All you need is high speed internet…
The “local phone directory” is a thing of the past here. Despite repeated complaints, Qwest has for several years put out a phone book here with all exchanges dumped into one book. That means, for example, if someone is looking for a lawyer in my town…or the clinic in my town… or the grocery store in my town, etc, they must know EXACTLY how the name is listed. Otherwise, there is simply no way to find it. And it covers an area of all or portions of 28 counties and hundreds of square miles. Because of the phone company’s complete disregard for local business, I see no reason to support a “local” phone company.
1. I agree with Ted re: phone book listing, but only if you are one of only a few attorneys listed in the Yellow Pages. Then you are easy to find.
2. Another VOIP solution for solo attorney is ACN, also for $30 per month.

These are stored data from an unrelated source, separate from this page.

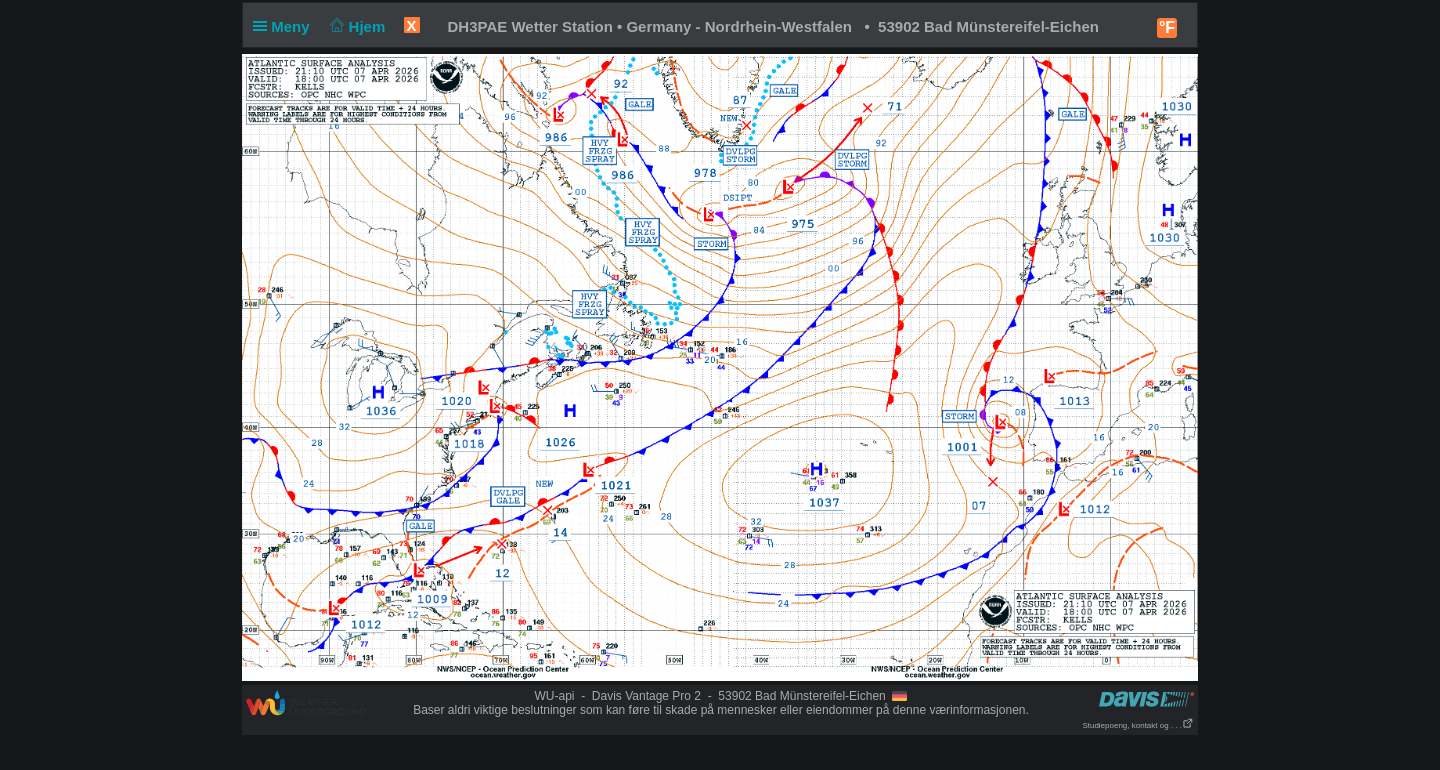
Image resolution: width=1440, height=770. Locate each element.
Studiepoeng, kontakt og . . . (1138, 725)
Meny (285, 26)
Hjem (356, 26)
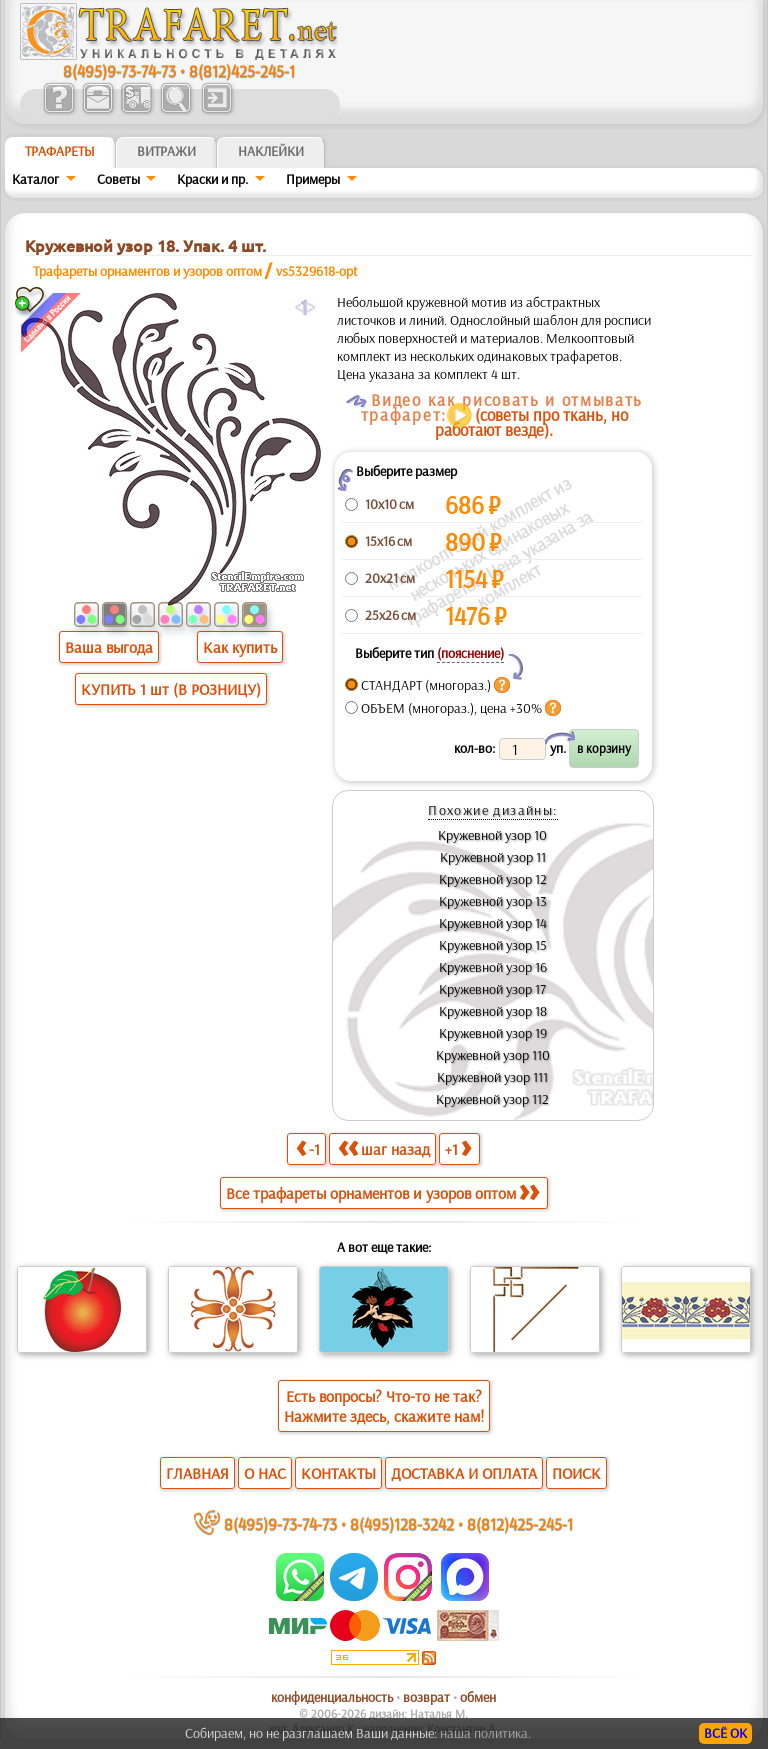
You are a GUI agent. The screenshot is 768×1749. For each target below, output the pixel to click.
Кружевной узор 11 (493, 857)
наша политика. (485, 1733)
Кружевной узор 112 (492, 1099)
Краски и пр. (212, 179)
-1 (308, 1148)
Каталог (35, 179)
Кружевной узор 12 (493, 879)
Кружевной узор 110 (493, 1055)
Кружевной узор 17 (492, 989)
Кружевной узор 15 (493, 945)
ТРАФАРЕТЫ (60, 151)
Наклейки (271, 151)
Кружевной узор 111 (492, 1077)
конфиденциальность (332, 1697)
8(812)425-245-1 (242, 70)
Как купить (240, 647)
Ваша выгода (109, 647)
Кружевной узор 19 (493, 1033)
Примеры (313, 179)
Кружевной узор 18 (493, 1011)
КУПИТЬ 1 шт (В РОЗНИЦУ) (171, 689)
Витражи (166, 151)
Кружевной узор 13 (493, 901)
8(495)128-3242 (402, 1523)
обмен (478, 1697)
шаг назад (384, 1148)
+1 (458, 1148)
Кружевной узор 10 (492, 835)
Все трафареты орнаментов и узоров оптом (382, 1193)
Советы (118, 179)
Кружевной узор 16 (493, 967)
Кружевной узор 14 (493, 923)
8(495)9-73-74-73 (119, 70)
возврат (426, 1697)
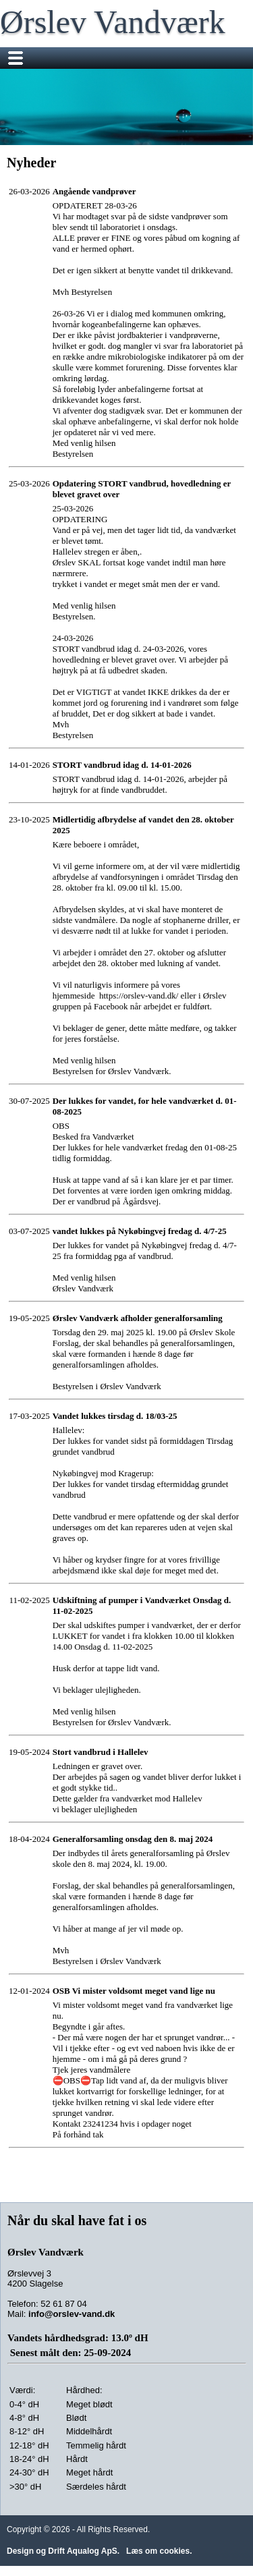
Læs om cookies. (159, 2551)
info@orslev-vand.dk (71, 2314)
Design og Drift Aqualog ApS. (63, 2551)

Full disclosure: I am an independent rep for them (www.WenNow.ACNRep.com)
3. Another VOIP solution for law office with 3 or more phones: Ring Carrier (www.RingCarrier.com). Ring Carrier is a direct competitor of Ring Central.
I serve on a local telephone company board, and we are dying due to questions like this.
One thing to remember is the local phone directory will give a phone listing to you for far less than any other form of advertising for the omnipresent existence of the phone book. For a business line, of $50-80 per month, you are there full time.
Go ahead and VOIP or cell, but keep a land line. It works when others fail, and it provides the time honored access point that nothing else provides, at a low cost if you consider it advertising instead of utility cost.